Return the listing that follows exactly, with no pictures included.

== Extracted material

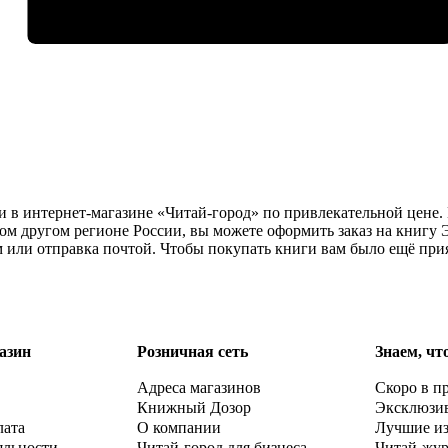
и в интернет-магазине «Читай-город» по привлекательной цене.
бом другом регионе России, вы можете оформить заказ на книг
м или отправка почтой. Чтобы покупать книги вам было ещё при
азин
Розничная сеть
Знаем, чт
Адреса магазинов
Скоро в п
Книжный Дозор
Эксклюзи
лата
О компании
Лучшие и
яльности
Читай-город для бизнеса
Читай-жу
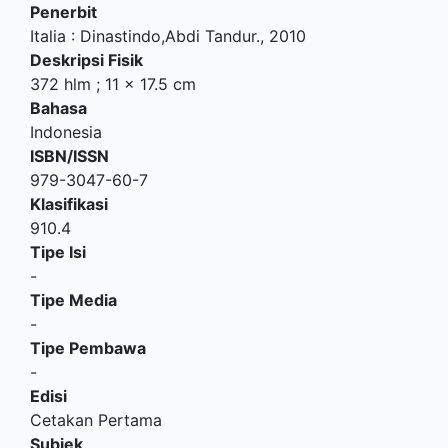
Penerbit
Italia
:
Dinastindo,Abdi Tandur
.,
2010
Deskripsi Fisik
372 hlm ; 11 x 17.5 cm
Bahasa
Indonesia
ISBN/ISSN
979-3047-60-7
Klasifikasi
910.4
Tipe Isi
-
Tipe Media
-
Tipe Pembawa
-
Edisi
Cetakan Pertama
Subjek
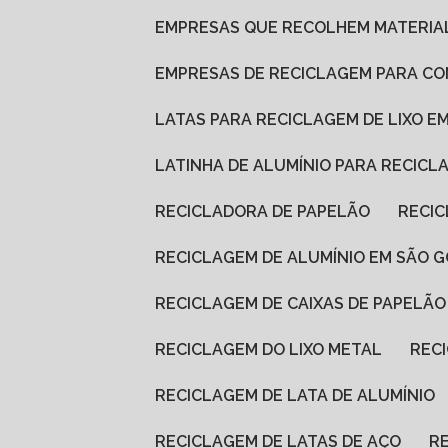
EMPRESAS QUE RECOLHEM MATERIA
EMPRESAS DE RECICLAGEM PARA C
LATAS PARA RECICLAGEM DE LIXO EM
LATINHA DE ALUMÍNIO PARA RECICL
RECICLADORA DE PAPELÃO
RECI
RECICLAGEM DE ALUMÍNIO EM SÃO 
RECICLAGEM DE CAIXAS DE PAPELÃO
RECICLAGEM DO LIXO METAL
REC
RECICLAGEM DE LATA DE ALUMÍNIO
RECICLAGEM DE LATAS DE AÇO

====

Output below:
и в интернет-магазине «Читай-город» по привлекательной цене.
бом другом регионе России, вы можете оформить заказ на книг
м или отправка почтой. Чтобы покупать книги вам было ещё при
азин
Розничная сеть
Знаем, чт
Адреса магазинов
Скоро в п
Книжный Дозор
Эксклюзи
лата
О компании
Лучшие и
яльности
Читай-город для бизнеса
Читай-жу
Penerbit
Italia
:
Dinastindo,Abdi Tandur
.,
2010
Deskripsi Fisik
372 hlm ; 11 x 17.5 cm
Bahasa
Indonesia
ISBN/ISSN
979-3047-60-7
Klasifikasi
910.4
Tipe Isi
-
Tipe Media
-
Tipe Pembawa
-
Edisi
Cetakan Pertama
Subjek
EMPRESAS QUE RECOLHEM MATERIA
EMPRESAS DE RECICLAGEM PARA C
LATAS PARA RECICLAGEM DE LIXO EM
LATINHA DE ALUMÍNIO PARA RECICL
RECICLADORA DE PAPELÃO
RECI
RECICLAGEM DE ALUMÍNIO EM SÃO 
RECICLAGEM DE CAIXAS DE PAPELÃO
RECICLAGEM DO LIXO METAL
REC
RECICLAGEM DE LATA DE ALUMÍNIO
RECICLAGEM DE LATAS DE AÇO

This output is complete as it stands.